# GIVEN RECORDS

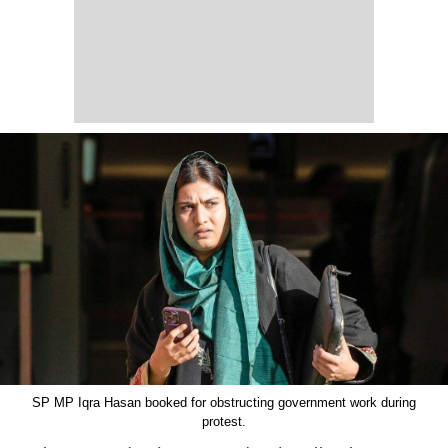
SP MP Iqra Hasan booked for obstructing government work during
protest.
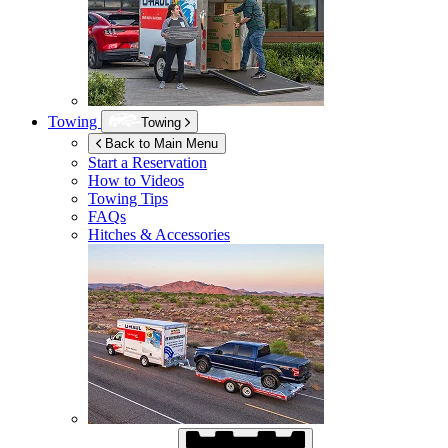
Towing
Towing
Back to Main Menu
Start a Reservation
How to Videos
Towing Tips
FAQs
Hitches & Accessories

# ASSIGNMENT
Without the pictures, transcribe the listing exactly as it stands.

# ANSWER
SP MP Iqra Hasan booked for obstructing government work during
protest.
Towing
Towing
Back to Main Menu
Start a Reservation
How to Videos
Towing Tips
FAQs
Hitches & Accessories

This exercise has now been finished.